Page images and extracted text
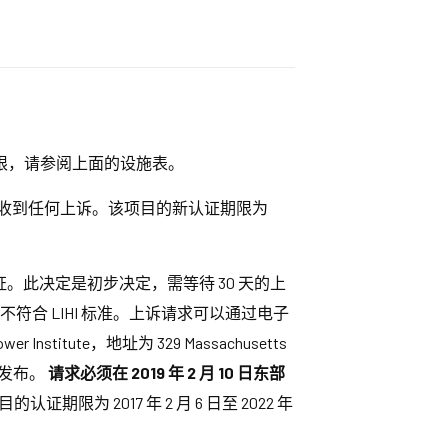
。有关新期限，请参阅上面的设施表。
期间未收到任何上诉。该项目的新认证期限为
影响认证。此决定是初步决定，需等待 30 天的上
合 LIHI 标准。上诉请求可以通过电子
nstitute，地址为 329 Massachusetts
也将发布。
请求必须在 2019 年 2 月 10 日东部
 2017 年 2 月 6 日至 2022 年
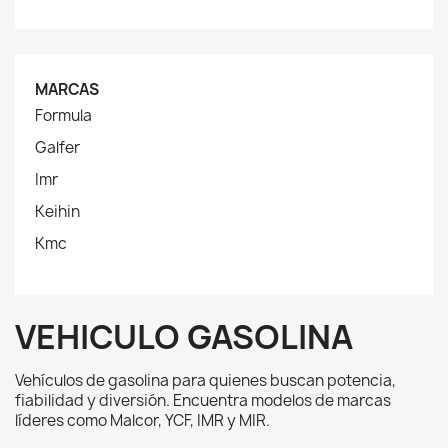
MARCAS
Formula
Galfer
Imr
Keihin
Kmc
VEHICULO GASOLINA
Vehículos de gasolina para quienes buscan potencia,
fiabilidad y diversión. Encuentra modelos de marcas
líderes como Malcor, YCF, IMR y MIR.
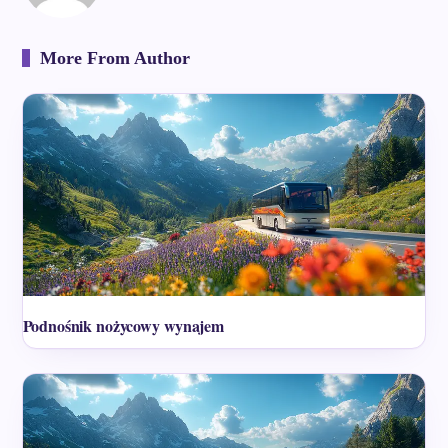
More From Author
Podnośnik nożycowy wynajem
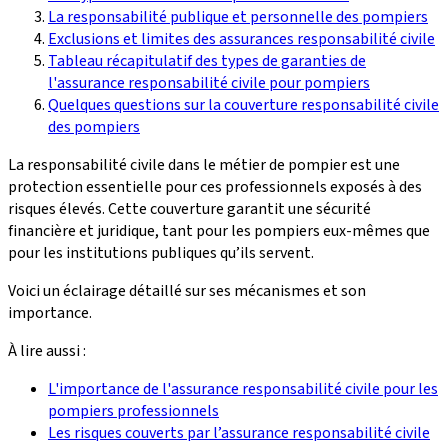
La responsabilité publique et personnelle des pompiers
Exclusions et limites des assurances responsabilité civile
Tableau récapitulatif des types de garanties de
l'assurance responsabilité civile pour pompiers
Quelques questions sur la couverture responsabilité civile
des pompiers
La responsabilité civile dans le métier de pompier est une
protection essentielle pour ces professionnels exposés à des
risques élevés. Cette couverture garantit une sécurité
financière et juridique, tant pour les pompiers eux-mêmes que
pour les institutions publiques qu’ils servent.
Voici un éclairage détaillé sur ses mécanismes et son
importance.
À lire aussi :
L'importance de l'assurance responsabilité civile pour les
pompiers professionnels
Les risques couverts par l’assurance responsabilité civile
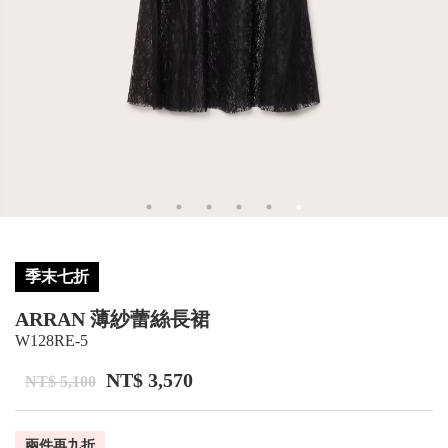
季末七折
ARRAN 薄紗蕾絲長裙
W128RE-5
NT$ 3,570
NT$ 5,100
兩件再九折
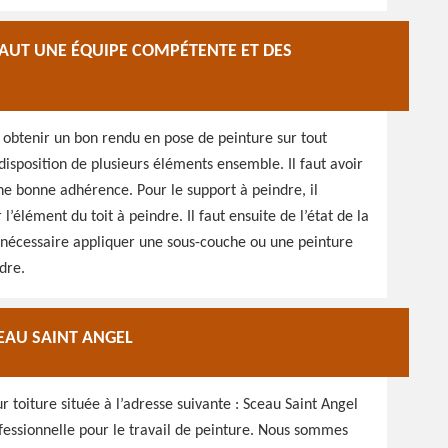
 FAUT UNE ÉQUIPE COMPÉTENTE ET DES
 obtenir un bon rendu en pose de peinture sur tout
isposition de plusieurs éléments ensemble. Il faut avoir
ne bonne adhérence. Pour le support à peindre, il
’élément du toit à peindre. Il faut ensuite de l’état de la
Si nécessaire appliquer une sous-couche ou une peinture
ndre.
EAU SAINT ANGEL
 toiture située à l’adresse suivante : Sceau Saint Angel
fessionnelle pour le travail de peinture. Nous sommes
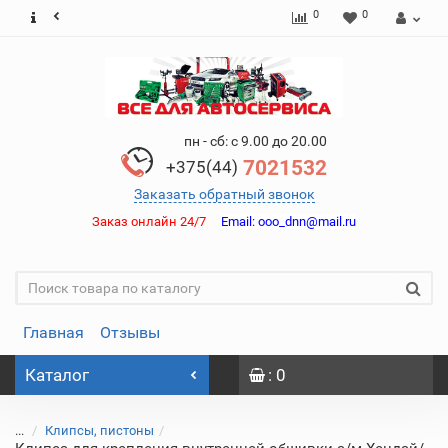
0
0
пн - сб: с 9.00 до 20.00
7021532
+375(44)
Заказать обратный звонок
Заказ онлайн 24/7
Email:
ooo_dnn@mail.ru
Главная
Отзывы
Каталог
: 0
...
Клипсы, пистоны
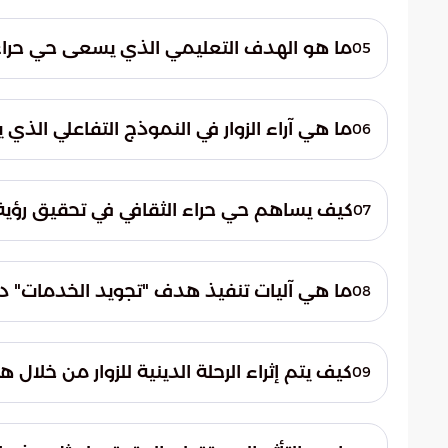
صُممت الساحات والمرافق لتحقيق توازن مثالي ب
كما تخضع هذه المرافق لأنظمة دقيقة تضمن ا
ما هو الهدف التعليمي الذي يسعى حي حراء 
05
ثقافية متكاملة تليق بضيوف الرحمن.
يتجاوز الحي كونه معلمًا سياحيًا ليصبح منصة تع
الإسلامية. ومن خلال المعارض المتخصصة، يُع
ما هي آراء الزوار في النموذج التفاعلي الذي
06
بالواقع الحالي، مما يشكل وعيًا عميقًا بجوهر ا
أثنى الزوار على هذا النموذج المبتكر، مؤكدين أ
وأشاروا إلى أن النمط التفاعلي يحفز العقل وا
كيف يساهم حي حراء الثقافي في تحقيق رؤية الس
07
بأسلوب شيق ومبسط بعيدًا عن الجمود.
يسهم الحي في تحسين تجربة ضيوف الرحمن ورف
تشمل تجويد الخدمات وإثراء الرحلة الدينية. كما
ما هي آليات تنفيذ هدف "تجويد الخدمات" د
08
الريادي في حماية ونشر التراث الإسلامي.
يتم تنفيذ هذا الهدف من خلال توفير مرافق ت
طوال فترة الزيارة. تهدف هذه المرافق إلى ت
كيف يتم إثراء الرحلة الدينية للزوار من خلال 
09
وتخدم أعداد الزوار المتزايدة.
يتم ذلك عبر تقديم محتوى تاريخي موثق يعمق 
يساعد هذا المحتوى النوعي في تحويل مكة المك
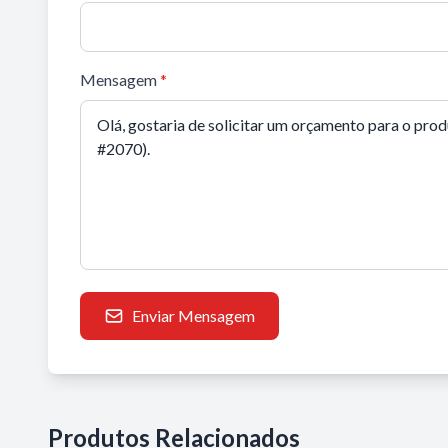
Mensagem
*
Enviar Mensagem
Produtos Relacionados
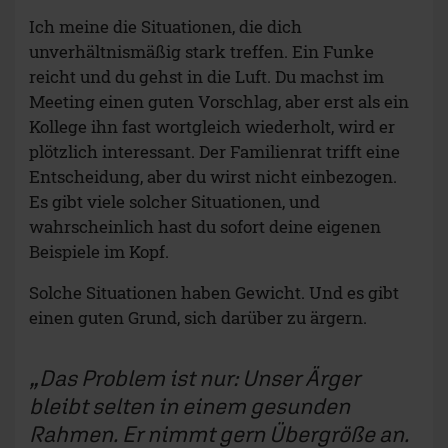
Ich meine die Situationen, die dich
unverhältnismäßig stark treffen. Ein Funke
reicht und du gehst in die Luft. Du machst im
Meeting einen guten Vorschlag, aber erst als ein
Kollege ihn fast wortgleich wiederholt, wird er
plötzlich interessant. Der Familienrat trifft eine
Entscheidung, aber du wirst nicht einbezogen.
Es gibt viele solcher Situationen, und
wahrscheinlich hast du sofort deine eigenen
Beispiele im Kopf.
Solche Situationen haben Gewicht. Und es gibt
einen guten Grund, sich darüber zu ärgern.
Das Problem ist nur: Unser Ärger
bleibt selten in einem gesunden
Rahmen. Er nimmt gern Übergröße an.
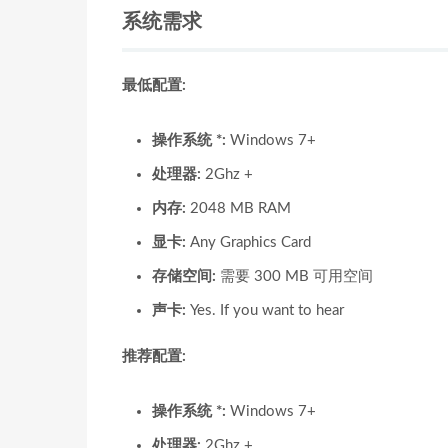
系统需求
最低配置:
操作系统 *:
Windows 7+
处理器:
2Ghz +
内存:
2048 MB RAM
显卡:
Any Graphics Card
存储空间:
需要 300 MB 可用空间
声卡:
Yes. If you want to hear
推荐配置:
操作系统 *:
Windows 7+
处理器:
2Ghz +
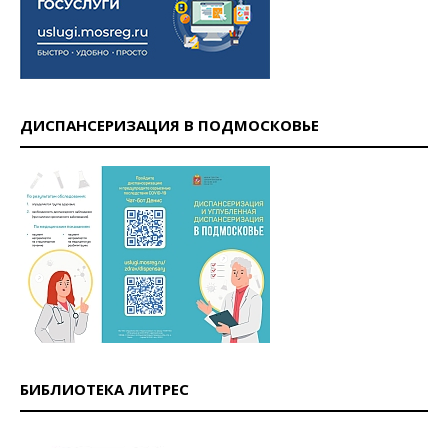
ДИСПАНСЕРИЗАЦИЯ В ПОДМОСКОВЬЕ
БИБЛИОТЕКА ЛИТРЕС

WHAT IS REQUIRED
Restate the data above word for word. Do not include the images.

TASK SOLUTION
。有关新期限，请参阅上面的设施表。
期间未收到任何上诉。该项目的新认证期限为
影响认证。此决定是初步决定，需等待 30 天的上
合 LIHI 标准。上诉请求可以通过电子
nstitute，地址为 329 Massachusetts
也将发布。
请求必须在 2019 年 2 月 10 日东部
 2017 年 2 月 6 日至 2022 年
MARCAS
Formula
Galfer
Imr
Keihin
Kmc
VEHICULO GASOLINA
Vehículos de gasolina para quienes buscan potencia,
fiabilidad y diversión. Encuentra modelos de marcas
líderes como Malcor, YCF, IMR y MIR.
More From Author
Podnośnik nożycowy wynajem
La responsabilité publique et personnelle des pompiers
Exclusions et limites des assurances responsabilité civile
Tableau récapitulatif des types de garanties de
l'assurance responsabilité civile pour pompiers
Quelques questions sur la couverture responsabilité civile
des pompiers
La responsabilité civile dans le métier de pompier est une
protection essentielle pour ces professionnels exposés à des
risques élevés. Cette couverture garantit une sécurité
financière et juridique, tant pour les pompiers eux-mêmes que
pour les institutions publiques qu’ils servent.
Voici un éclairage détaillé sur ses mécanismes et son
importance.
À lire aussi :
L'importance de l'assurance responsabilité civile pour les
pompiers professionnels
Les risques couverts par l’assurance responsabilité civile
季末七折
ARRAN 薄紗蕾絲長裙
W128RE-5
NT$ 3,570
NT$ 5,100
兩件再九折
 FAUT UNE ÉQUIPE COMPÉTENTE ET DES
 obtenir un bon rendu en pose de peinture sur tout
isposition de plusieurs éléments ensemble. Il faut avoir
ne bonne adhérence. Pour le support à peindre, il
’élément du toit à peindre. Il faut ensuite de l’état de la
Si nécessaire appliquer une sous-couche ou une peinture
ndre.
EAU SAINT ANGEL
 toiture située à l’adresse suivante : Sceau Saint Angel
fessionnelle pour le travail de peinture. Nous sommes
0
0
пн - сб: с 9.00 до 20.00
7021532
+375(44)
Заказать обратный звонок
Заказ онлайн 24/7
Email:
ooo_dnn@mail.ru
Главная
Отзывы
Каталог
: 0
...
Клипсы, пистоны
صُممت الساحات والمرافق لتحقيق توازن مثالي ب
كما تخضع هذه المرافق لأنظمة دقيقة تضمن ا
ما هو الهدف التعليمي الذي يسعى حي حراء 
05
ثقافية متكاملة تليق بضيوف الرحمن.
يتجاوز الحي كونه معلمًا سياحيًا ليصبح منصة تع
الإسلامية. ومن خلال المعارض المتخصصة، يُع
ما هي آراء الزوار في النموذج التفاعلي الذي
06
بالواقع الحالي، مما يشكل وعيًا عميقًا بجوهر ا
أثنى الزوار على هذا النموذج المبتكر، مؤكدين أ
وأشاروا إلى أن النمط التفاعلي يحفز العقل وا
كيف يساهم حي حراء الثقافي في تحقيق رؤية الس
07
بأسلوب شيق ومبسط بعيدًا عن الجمود.
يسهم الحي في تحسين تجربة ضيوف الرحمن ورف
تشمل تجويد الخدمات وإثراء الرحلة الدينية. كما
ما هي آليات تنفيذ هدف "تجويد الخدمات" د
08
الريادي في حماية ونشر التراث الإسلامي.
يتم تنفيذ هذا الهدف من خلال توفير مرافق ت
طوال فترة الزيارة. تهدف هذه المرافق إلى ت
كيف يتم إثراء الرحلة الدينية للزوار من خلال 
09
وتخدم أعداد الزوار المتزايدة.
يتم ذلك عبر تقديم محتوى تاريخي موثق يعمق 
يساعد هذا المحتوى النوعي في تحويل مكة المك
Mensagem
*
Enviar Mensagem
Produtos Relacionados
Ich meine die Situationen, die dich
unverhältnismäßig stark treffen. Ein Funke
reicht und du gehst in die Luft. Du machst im
Meeting einen guten Vorschlag, aber erst als ein
Kollege ihn fast wortgleich wiederholt, wird er
plötzlich interessant. Der Familienrat trifft eine
Entscheidung, aber du wirst nicht einbezogen.
Es gibt viele solcher Situationen, und
wahrscheinlich hast du sofort deine eigenen
Beispiele im Kopf.
Solche Situationen haben Gewicht. Und es gibt
einen guten Grund, sich darüber zu ärgern.
Das Problem ist nur: Unser Ärger
bleibt selten in einem gesunden
Rahmen. Er nimmt gern Übergröße an.
系统需求
最低配置:
操作系统 *:
Windows 7+
处理器:
2Ghz +
内存:
2048 MB RAM
显卡:
Any Graphics Card
存储空间:
需要 300 MB 可用空间
声卡:
Yes. If you want to hear
推荐配置:
操作系统 *:
Windows 7+
处理器:
2Ghz +
ДИСПАНСЕРИЗАЦИЯ В ПОДМОСКОВЬЕ
БИБЛИОТЕКА ЛИТРЕС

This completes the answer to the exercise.